[Work item] Everything in the data except the pictures belongs in your answer, copied exactly.

---------- Data for the task ----------

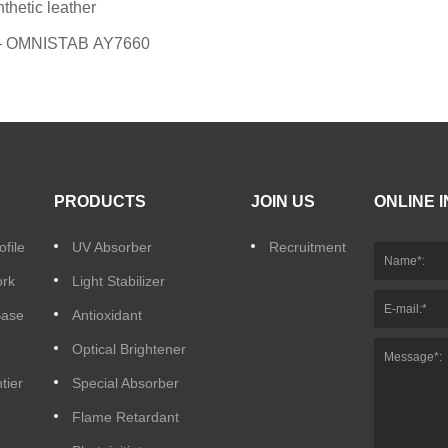
etic leather
t – OMNISTAB AY7660
PRODUCTS
JOIN US
ONLINE 
file
UV Absorber
Recruitment
ork
Light Stabilizer
Base
Antioxidant
Optical Brightener
tier
Special Absorber
Flame Retardant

----------

[Output for this task]
etic leather
t – OMNISTAB AY7660
PRODUCTS
JOIN US
ONLINE 
file
UV Absorber
Recruitment
ork
Light Stabilizer
Base
Antioxidant
Optical Brightener
tier
Special Absorber
Flame Retardant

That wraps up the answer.